WORK REQUIRED - Find the line below with "L EN ALUMINIO PARA COMBINAR CON DIFERENTES" and the line with "conséquences ?". Output them and the lines between, exactly, but not the pictures.

╭─ ENTRIES SHOWN

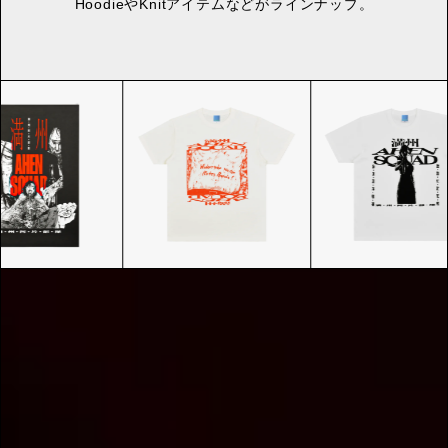
HoodieやKnitアイテムなどがラインナップ。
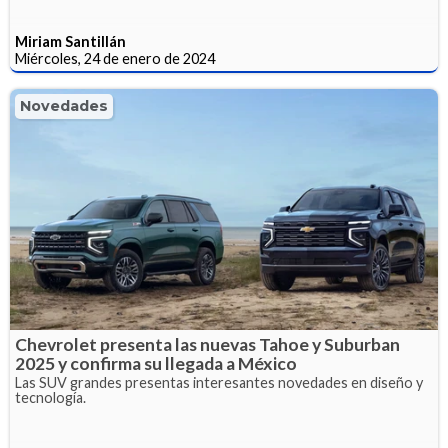
Miriam Santillán
Miércoles, 24 de enero de 2024
Novedades
Chevrolet presenta las nuevas Tahoe y Suburban
2025 y confirma su llegada a México
Las SUV grandes presentas interesantes novedades en diseño y
tecnología.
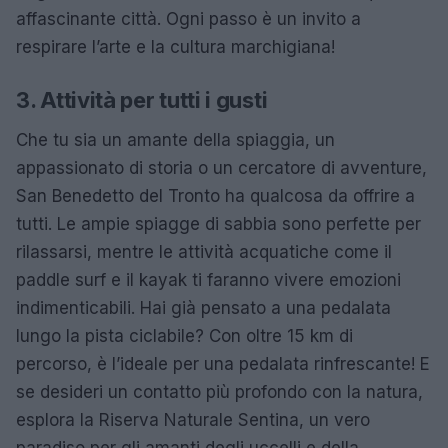
affascinante città. Ogni passo è un invito a
respirare l’arte e la cultura marchigiana!
3. Attività per tutti i gusti
Che tu sia un amante della spiaggia, un
appassionato di storia o un cercatore di avventure,
San Benedetto del Tronto ha qualcosa da offrire a
tutti. Le ampie spiagge di sabbia sono perfette per
rilassarsi, mentre le attività acquatiche come il
paddle surf e il kayak ti faranno vivere emozioni
indimenticabili. Hai già pensato a una pedalata
lungo la pista ciclabile? Con oltre 15 km di
percorso, è l’ideale per una pedalata rinfrescante! E
se desideri un contatto più profondo con la natura,
esplora la Riserva Naturale Sentina, un vero
paradiso per gli amanti degli uccelli e della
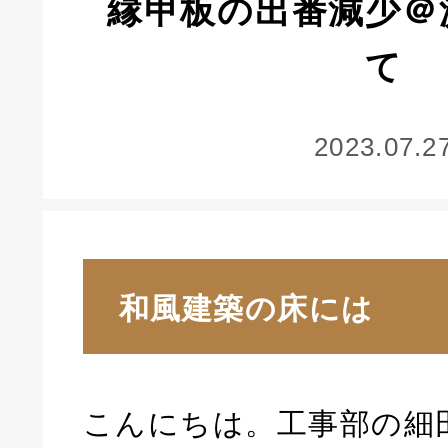
縁甲板の出番減少＠
て
2023.07.2
和風建築の床には
こんにちは。工事部の細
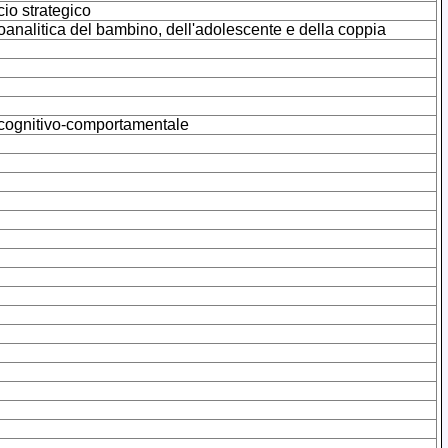
cio strategico
icoanalitica del bambino, dell'adolescente e della coppia
a cognitivo-comportamentale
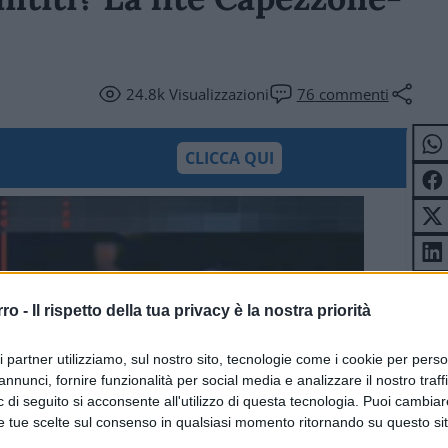
24.8k
Visualizzazioni
76
commenti
CLICCA QUI
rro -
Il rispetto della tua privacy è la nostra priorità
ri partner utilizziamo, sul nostro sito, tecnologie come i cookie per pers
annunci, fornire funzionalità per social media e analizzare il nostro traff
 di seguito si acconsente all'utilizzo di questa tecnologia. Puoi cambiar
e tue scelte sul consenso in qualsiasi momento ritornando su questo si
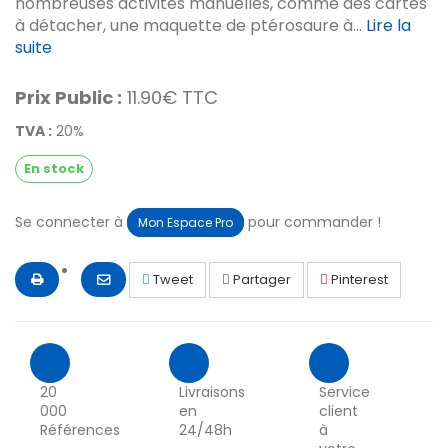
nombreuses activités manuelles, comme des cartes
à détacher, une maquette de ptérosaure à...
Lire la
suite
Prix Public :
11.90€ TTC
TVA :
20%
En stock
Se connecter à
pour commander !
Mon Espace Pro
Tweet
Partager
Pinterest
20
Livraisons
Service
000
en
client
Références
24/48h
à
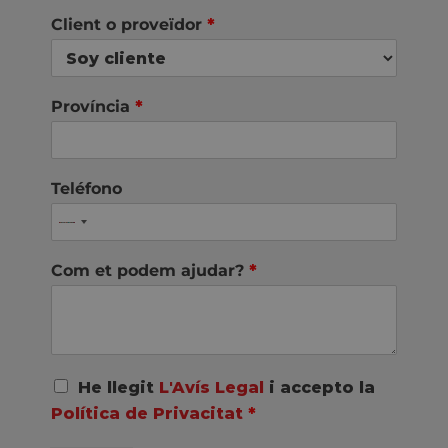
Client o proveïdor
*
Província
*
Teléfono
Com et podem ajudar?
*
A
He llegit
L'Avís Legal
i accepto la
c
Política de Privacitat
*
u
e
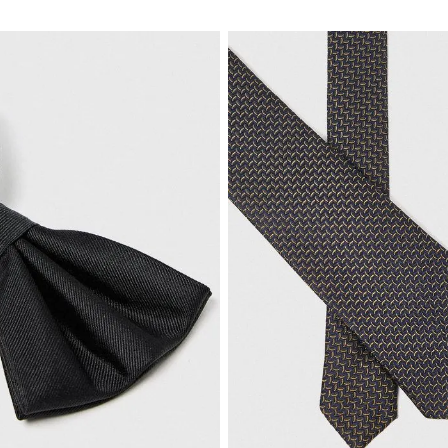
TRIAL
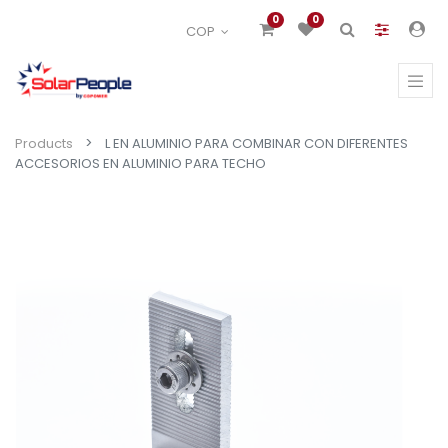
0
0
COP
Products
L EN ALUMINIO PARA COMBINAR CON DIFERENTES
ACCESORIOS EN ALUMINIO PARA TECHO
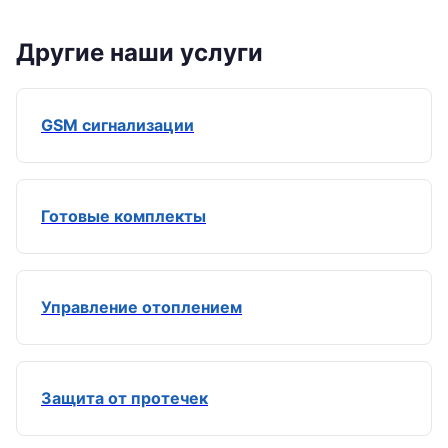
Другие наши услуги
GSM сигнализации
Готовые комплекты
Управление отоплением
Защита от протечек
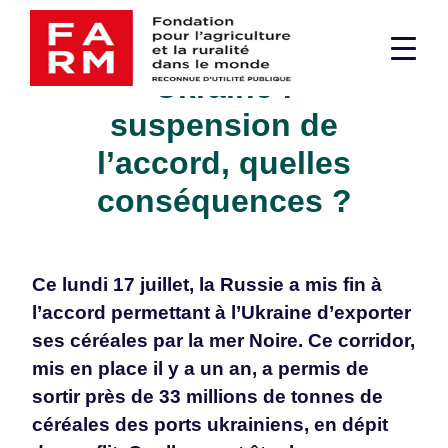
Passer
Céréales en
au
Men
contenu
Ukraine :
supé
suspension de
l’accord, quelles
conséquences ?
Ce lundi 17 juillet, la Russie a mis fin à
l’accord permettant à l’Ukraine d’exporter
ses céréales par la mer Noire. Ce corridor,
mis en place il y a un an, a permis de
sortir près de 33 millions de tonnes de
céréales des ports ukrainiens, en dépit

╰─

SOLVED EXERCISE -
L EN ALUMINIO PARA COMBINAR CON DIFERENTES
ACCESORIOS EN ALUMINIO PARA TECHO
Другие наши услуги
GSM сигнализации
Готовые комплекты
Управление отоплением
Защита от протечек
Passer
Céréales en
au
Men
contenu
Ukraine :
supé
suspension de
l’accord, quelles
conséquences ?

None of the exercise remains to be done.